Urn problem where you remove as much balls as the r-th side of a fair dice of n faces tells you This is another problem from David Stirzaker Elementary Probability. As context you have $2n$ balls, $n$ of which are tangerine and the other $n$ are heliotrope. The problem goes as follows:
"A fair die with n sides is rolled. If the rth face is shown, r balls are removed from
the urn and placed in a bag. What is the probability that a ball removed at random from the bag is
tangerine"
The books gives as answer $\frac{1}{2}$ but I'm not sure how to get there. What I've been trying to do is consider the procedure from another problem that's almost identical to this except that there is no fair die and you are only taking $n$ balls instead of the $r$ that indicates this problem, the answer to that problem is in this post, it went like this:
$$P(B)=\frac{1}{\binom{2n}{n}}\left(\sum\limits_{k=0}^n\frac{n-k}{n}\binom{n}{n-k}\binom{n}{k}\right)=
\frac{1}{\binom{2n}{n}}\left(\sum\limits_{k=0}^n\color{blue}{\frac{n-k}{n}\cdot\frac{n!}{(n-k)!k!}}\cdot\binom{n}{k}\right)=\\
\frac{1}{\binom{2n}{n}}\left(\sum\limits_{k=0}^n\color{blue}{\frac{(n-1)!}{(n-k-1)!k!}}\cdot\binom{n}{k}\right)=
\frac{1}{\binom{2n}{n}}\left(\sum\limits_{k=0}^n\color{blue}{\binom{n-1}{k}}\cdot\color{red}{\binom{n}{k}}\right)=\\
\frac{1}{\binom{2n}{n}}\left(\sum\limits_{k=0}^n\binom{n-1}{k}\cdot\color{red}{\binom{n}{n-k}}\right)=\frac{1}{2}$$
With this in mind what I tried to do is consider that every face in the die has a probability of $\frac{1}{n}$ to show up and to consider every posible value that $r$ can have as follows:
$$P(B)=\sum\limits_{r=1}^n\frac{1}{n}\frac{1}{\binom{2n}{r}}\left(\sum\limits_{k=0}^r\frac{n-k}{n}\binom{r}{r-k}\binom{r}{k}\right)$$
Where you are considering that you choose $r$ balls from the total of $2n$ to remove and you consider each possible $k$ such that in those $r$ balls you removed exactly $k$ tangerine balls. But I'm not sure to how can i get to the $\frac{1}{2}$ answer, so I would appreciate a lot the help
 A: First, let us find the conditional probability of choosing a tangerine ball given that the roll of the die was $r$. I think you will find the proof here is quite similar to the proof you provided in your post.
$$
\begin{align}
P(\text{choose tangerine}\mid \text{roll} = r)
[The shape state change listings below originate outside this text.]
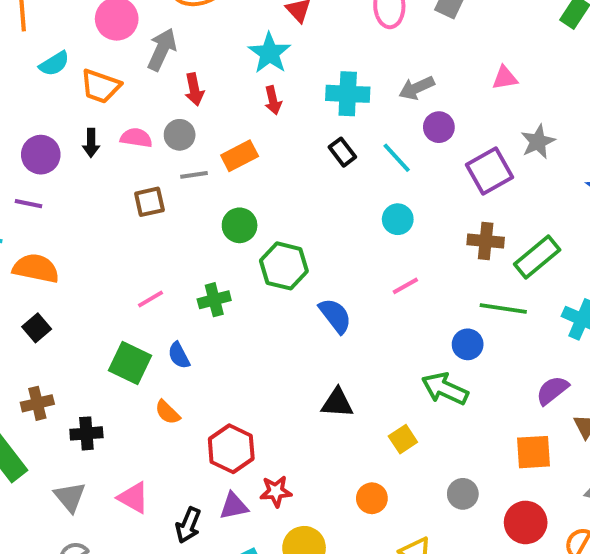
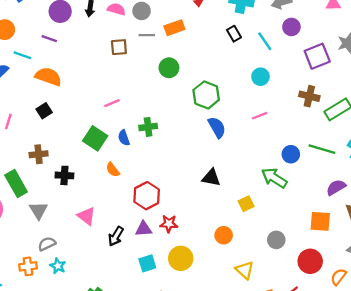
green hexagon: (284, 266) -> (206, 95), moved
green cross: (214, 300) -> (148, 127), moved
green line: (503, 308) -> (322, 149), moved
gray triangle: (70, 497) -> (38, 210), moved

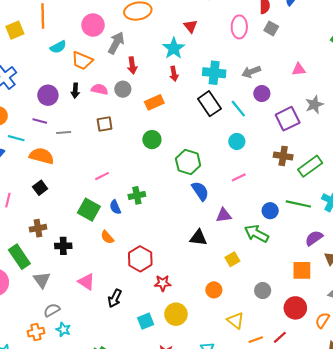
black rectangle: (234, 34) -> (209, 104), size x1.6
gray line: (147, 35) -> (64, 133), moved
purple triangle: (144, 229) -> (224, 215), moved

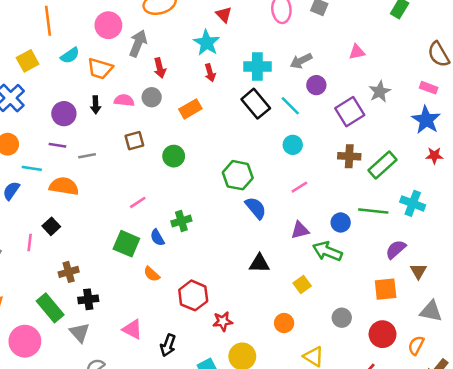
yellow square: (15, 30) -> (28, 61), moved
green circle: (152, 140) -> (174, 156), moved
black square: (40, 188) -> (51, 226), moved
purple triangle: (224, 215) -> (300, 230), moved
black cross: (63, 246) -> (88, 299), moved

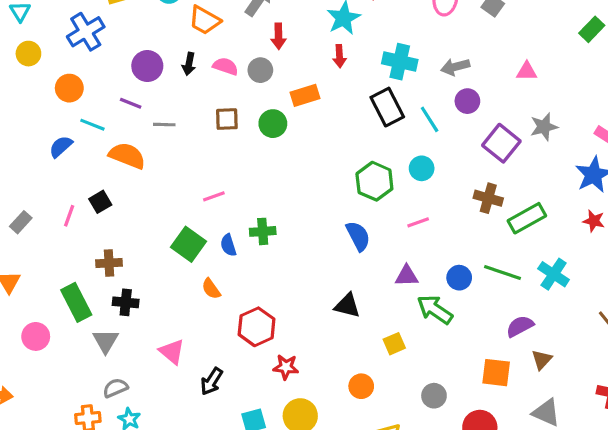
purple square: (350, 112) -> (501, 143), turned -32
green circle: (174, 156) -> (273, 124), moved
green hexagon: (238, 175) -> (374, 181), moved
pink circle: (25, 341) -> (36, 336), size x0.7

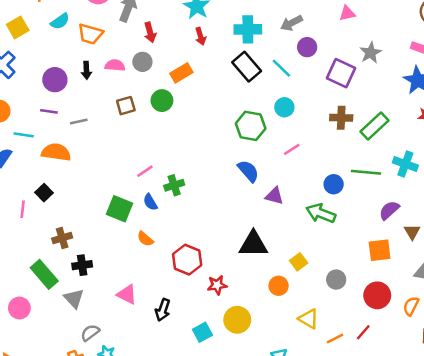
pink line: (214, 196) -> (145, 171), moved
purple triangle: (407, 276) -> (274, 196), moved, turned 30
black triangle: (347, 306) -> (253, 244), moved, size x1.4
yellow square: (394, 344) -> (299, 262), moved

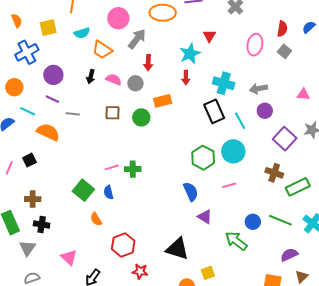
purple circle: (55, 80) -> (53, 75), moved
cyan circle: (284, 107) -> (233, 151), size x1.5
green cross: (174, 185) -> (133, 169), moved

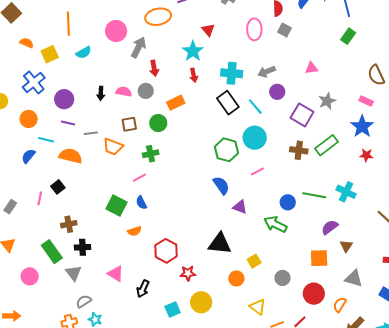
orange semicircle: (17, 21) -> (27, 43), moved, turned -32
orange trapezoid: (102, 50) -> (113, 147), moved
green cross: (133, 169) -> (151, 154), moved
green rectangle: (298, 187) -> (326, 145), moved
orange semicircle: (96, 219) -> (134, 231), turned -64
&=\frac1{\binom{2n}r}\sum_{k=0}^r \frac{r-k}{r}\binom{n}{r-k}\binom{n}{k}
\\&=\frac1{r\binom{2n}{r}}\sum_{k=0}^{r-1} \color{blue}{(r-k)\binom{n}{r-k}}\binom{n}{k}
\\&=\frac1{r\binom{2n}{r}}\sum_{k=0}^{r-1} \color{blue}{n\binom{n-1}{r-k-1}}\binom{n}{k}
\\&=\frac{n}{r\binom{2n}{r}}\binom{2n-1}{r-1}=\frac12
\end{align}
$$
Since the conditional probability of drawing a tangerine is $1/2$ for every possible roll of the die, it follows that the overall probability is $1/2$. In detail,
$$
P(\text{choose tangerine})=\sum_{r=1}^n P(\text{choose tangerine}\mid \text{roll = r})P(\text{roll }=r)=\sum_{r=1}^n \frac12\times \frac1n=\frac12.
$$
A: There is no preference for any particular ball to be chosen. Each of the $2n$ balls in the urn is equally likely to come out of the bag at the end of the process. So since half the balls are tangerine, there is a probability of $\frac12$ that a tangerine ball is chosen.